Go through the records and restate them word for word, omitting images.

EXERCISE INPUT START

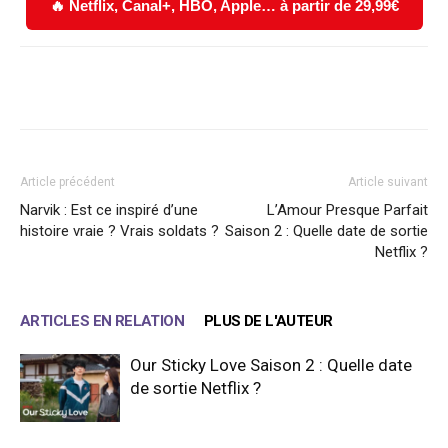
🔥 Netflix, Canal+, HBO, Apple… à partir de 29,99€
Facebook
X
WhatsApp
Email
Article précédent
Article suivant
Narvik : Est ce inspiré d’une
L’Amour Presque Parfait
histoire vraie ? Vrais soldats ?
Saison 2 : Quelle date de sortie
Netflix ?
ARTICLES EN RELATION
PLUS DE L'AUTEUR
Our Sticky Love Saison 2 : Quelle date
de sortie Netflix ?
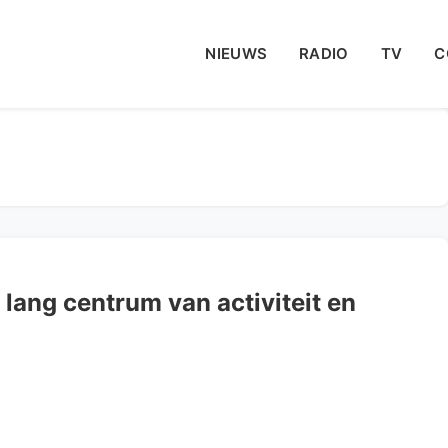
NIEUWS
RADIO
TV
C
 lang centrum van activiteit en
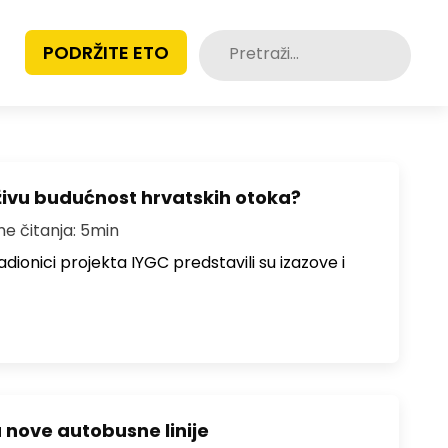
Pretraži:
PODRŽITE ETO
živu budućnost hrvatskih otoka?
me čitanja: 5min
dionici projekta IYGC predstavili su izazove i
u nove autobusne linije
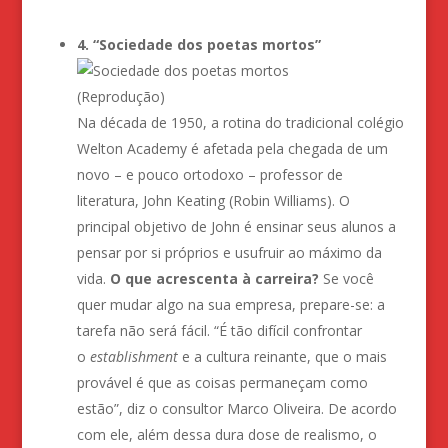
4. “Sociedade dos poetas mortos”
(Reprodução)
Na década de 1950, a rotina do tradicional colégio
Welton Academy é afetada pela chegada de um
novo – e pouco ortodoxo – professor de
literatura, John Keating (Robin Williams). O
principal objetivo de John é ensinar seus alunos a
pensar por si próprios e usufruir ao máximo da
vida.
O que acrescenta à carreira?
Se você
quer mudar algo na sua empresa, prepare-se: a
tarefa não será fácil. “É tão difícil confrontar
o
establishment
e a cultura reinante, que o mais
provável é que as coisas permaneçam como
estão”, diz o consultor Marco Oliveira. De acordo
com ele, além dessa dura dose de realismo, o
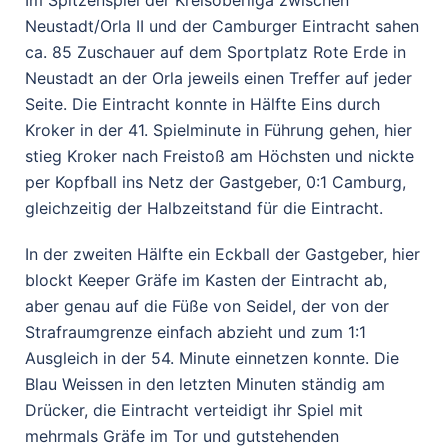
Neustadt/Orla II und der Camburger Eintracht sahen
ca. 85 Zuschauer auf dem Sportplatz Rote Erde in
Neustadt an der Orla jeweils einen Treffer auf jeder
Seite. Die Eintracht konnte in Hälfte Eins durch
Kroker in der 41. Spielminute in Führung gehen, hier
stieg Kroker nach Freistoß am Höchsten und nickte
per Kopfball ins Netz der Gastgeber, 0:1 Camburg,
gleichzeitig der Halbzeitstand für die Eintracht.
In der zweiten Hälfte ein Eckball der Gastgeber, hier
blockt Keeper Gräfe im Kasten der Eintracht ab,
aber genau auf die Füße von Seidel, der von der
Strafraumgrenze einfach abzieht und zum 1:1
Ausgleich in der 54. Minute einnetzen konnte. Die
Blau Weissen in den letzten Minuten ständig am
Drücker, die Eintracht verteidigt ihr Spiel mit
mehrmals Gräfe im Tor und gutstehenden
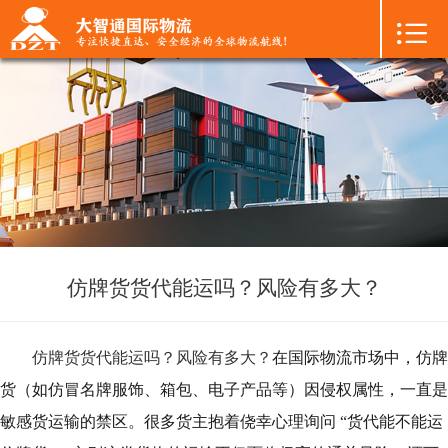

首页

+
国际空运
+
国际海运
+
国际陆运
+
进口物流
+
FBA专线
仿牌货货代能运吗？风险有多大？
+
中港物流
仿牌货货代能运吗？风险有多大？
在国际物流市场中，仿牌
+
增值服务
货（如仿冒名牌服饰、箱包、电子产品等）因侵权属性，一直是
敏感货运输的禁区。很多货主抱着侥幸心理询问 “货代能不能运
+
联系我们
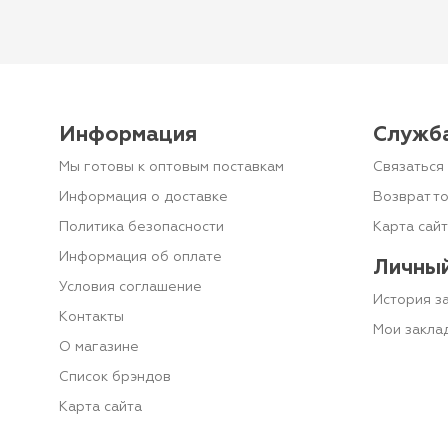
Информация
Служб
Мы готовы к оптовым поставкам
Связаться 
Информация о доставке
Возврат т
Политика безопасности
Карта сай
Информация об оплате
Личный
Условия соглашение
История з
Контакты
Мои закла
О магазине
Список брэндов
Карта сайта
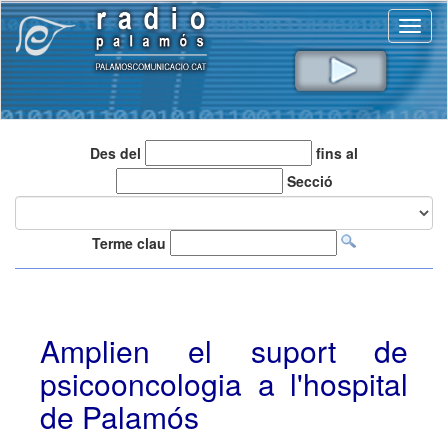
Toggl
naviga
Des del
fins al
Secció
Terme clau
Amplien el suport de
psicooncologia a l'hospital
de Palamós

EXERCISE INPUT END

• [OUTPUT FOR THIS TASK]:
🔥 Netflix, Canal+, HBO, Apple… à partir de 29,99€
Facebook
X
WhatsApp
Email
Article précédent
Article suivant
Narvik : Est ce inspiré d’une
L’Amour Presque Parfait
histoire vraie ? Vrais soldats ?
Saison 2 : Quelle date de sortie
Netflix ?
ARTICLES EN RELATION
PLUS DE L'AUTEUR
Our Sticky Love Saison 2 : Quelle date
de sortie Netflix ?
NIEUWS
RADIO
TV
C
 lang centrum van activiteit en
Pretraži:
PODRŽITE ETO
živu budućnost hrvatskih otoka?
me čitanja: 5min
dionici projekta IYGC predstavili su izazove i
u nove autobusne linije
4. “Sociedade dos poetas mortos”
(Reprodução)
Na década de 1950, a rotina do tradicional colégio
Welton Academy é afetada pela chegada de um
novo – e pouco ortodoxo – professor de
literatura, John Keating (Robin Williams). O
principal objetivo de John é ensinar seus alunos a
pensar por si próprios e usufruir ao máximo da
vida.
O que acrescenta à carreira?
Se você
quer mudar algo na sua empresa, prepare-se: a
tarefa não será fácil. “É tão difícil confrontar
o
establishment
e a cultura reinante, que o mais
provável é que as coisas permaneçam como
estão”, diz o consultor Marco Oliveira. De acordo
com ele, além dessa dura dose de realismo, o
Neustadt/Orla II und der Camburger Eintracht sahen
ca. 85 Zuschauer auf dem Sportplatz Rote Erde in
Neustadt an der Orla jeweils einen Treffer auf jeder
Seite. Die Eintracht konnte in Hälfte Eins durch
Kroker in der 41. Spielminute in Führung gehen, hier
stieg Kroker nach Freistoß am Höchsten und nickte
per Kopfball ins Netz der Gastgeber, 0:1 Camburg,
gleichzeitig der Halbzeitstand für die Eintracht.
In der zweiten Hälfte ein Eckball der Gastgeber, hier
blockt Keeper Gräfe im Kasten der Eintracht ab,
aber genau auf die Füße von Seidel, der von der
Strafraumgrenze einfach abzieht und zum 1:1
Ausgleich in der 54. Minute einnetzen konnte. Die
Blau Weissen in den letzten Minuten ständig am
Drücker, die Eintracht verteidigt ihr Spiel mit
mehrmals Gräfe im Tor und gutstehenden

首页

+
国际空运
+
国际海运
+
国际陆运
+
进口物流
+
FBA专线
仿牌货货代能运吗？风险有多大？
+
中港物流
仿牌货货代能运吗？风险有多大？
在国际物流市场中，仿牌
+
增值服务
货（如仿冒名牌服饰、箱包、电子产品等）因侵权属性，一直是
敏感货运输的禁区。很多货主抱着侥幸心理询问 “货代能不能运
+
联系我们
Информация
Служб
Мы готовы к оптовым поставкам
Связаться 
Информация о доставке
Возврат т
Политика безопасности
Карта сай
Информация об оплате
Личный
Условия соглашение
История з
Контакты
Мои закла
О магазине
Список брэндов
Карта сайта
Toggl
naviga
Des del
fins al
Secció
Terme clau
Amplien el suport de
psicooncologia a l'hospital
de Palamós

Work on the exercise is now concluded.